The free2run website was started because of the lack of adequate coverage and representation of women and women’s issues in the media. Both Ajao and Akiyode agree that the fact that most media houses in Nigeria are privately owned works against women, because candidates who are wealthy get more coverage. Stories about women tend to be sensationalized and a double standard is applied.
Despite the increased use of social media in the elections, television and radio remain the most widespread medium in this vast, populous country. Most women candidates find it prohibitive to mount television and radio campaigns.
Women’s rights issues not high on the agenda
Women’s rights issues hardly featured on the campaign platforms of most women candidates. One exception however, was Yemisi Ransome-Kuti whom Ajao interviewed in the run-up to the elections. According to Ajao, Ransome-Kuti has been an ardent and long-time champion of the Millennium Development Goals (MDGs) and has implemented many women’s rights programmes. But despite this strong track record, she did not retain her seat. “She lost her post to the wife of the ex- governor of Lagos State, Ms. Remi Tinubu and I have not heard her talk about her plans for the promotion of women’s rights,” says Ajao. She stresses the need for women’s rights organizations to work with women political leaders and encourage them to promote women’s rights. She adds that they tend to shy away from the issues, and sometimes even work to the detriment of women’s rights. For example, in 2008 it was a woman member of lower assembly that introduced the infamous “Indecent Dressing” Bill to restrict the kind of clothing that could be worn in public. The Bill, if passed, would have violated human and women’s rights.

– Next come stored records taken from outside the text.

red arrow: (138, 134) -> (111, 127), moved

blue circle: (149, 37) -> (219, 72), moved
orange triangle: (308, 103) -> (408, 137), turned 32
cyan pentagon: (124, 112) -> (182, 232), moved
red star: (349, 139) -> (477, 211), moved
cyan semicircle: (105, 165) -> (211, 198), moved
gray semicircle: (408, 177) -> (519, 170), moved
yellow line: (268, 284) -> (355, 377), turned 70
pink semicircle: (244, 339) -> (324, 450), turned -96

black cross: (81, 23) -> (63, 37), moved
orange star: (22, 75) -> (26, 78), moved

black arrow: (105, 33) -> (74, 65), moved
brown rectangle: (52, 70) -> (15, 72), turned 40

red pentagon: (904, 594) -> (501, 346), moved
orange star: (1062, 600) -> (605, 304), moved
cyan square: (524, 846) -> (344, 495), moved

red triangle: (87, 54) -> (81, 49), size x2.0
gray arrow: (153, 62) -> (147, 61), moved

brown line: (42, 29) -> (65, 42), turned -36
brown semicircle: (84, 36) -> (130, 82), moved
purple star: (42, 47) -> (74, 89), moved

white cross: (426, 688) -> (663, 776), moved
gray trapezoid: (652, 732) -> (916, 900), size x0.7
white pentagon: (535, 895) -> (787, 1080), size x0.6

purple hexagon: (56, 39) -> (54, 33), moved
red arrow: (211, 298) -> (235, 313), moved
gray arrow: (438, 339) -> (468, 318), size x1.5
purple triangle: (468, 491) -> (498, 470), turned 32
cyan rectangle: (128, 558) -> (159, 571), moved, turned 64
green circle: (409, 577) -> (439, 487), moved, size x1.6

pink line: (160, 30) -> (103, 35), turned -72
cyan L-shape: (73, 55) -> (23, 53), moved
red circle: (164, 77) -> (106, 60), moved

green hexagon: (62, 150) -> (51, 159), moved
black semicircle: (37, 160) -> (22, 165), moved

Although most women candidates did not make any election promises concerning women’s rights, some political parties addressed the issue of representation of women. In some states, Akiyode’s organization, WARDC, got some parties to sign a pact committing them to increase appointive positions. The incumbent People’s Democratic Party (PDP) – which went on to win the elections- promised to honour the 35% quota, while the Action Congress of Nigeria committed to make increments.
Despite making some inroads, women’s organizations and movements continue to face great challenges in holding the government and political parties accountable. The government has done little to fulfil national, regional and international commitments to increase women’s political participation both as voters and decision-makers. The volatile political situation and deeply held prejudices against women’s leadership continue to work against them. Akiyode says that Nigeria should learn from the experiences of Rwanda and Uganda, two other African countries that have successfully increased women’s representation through either adopting a proportional representation electoral system, which is more conducive to increasing women’s representation in political decision-making, and/ or reserving seats for women in the legislature. She stresses that there is need for comprehensive constitutional reform, because women’s political exclusion does not occur in isolation; it is connected to other forms of legal and social exclusion.
There are several lessons to be learned from the 2011 elections. Both Ajao and Akiyode emphasize that women candidates, and women’s organizations and movements need to begin working now to ensure better performances in future elections. Women candidates need to declare their intentions to stand early and begin to fundraise well in advance of the elections. Women’s rights organizations need to sustain their advocacy work in post-election years.
Ajao sees the recent elections as a mirror that allows for a critical assessment of the reasons why there are so few women in power and provides an opportunity to address the situation.
 Interview with AWID, April 2011.
 Interview with AWID, April 2011.
 Political patronage by powerful men.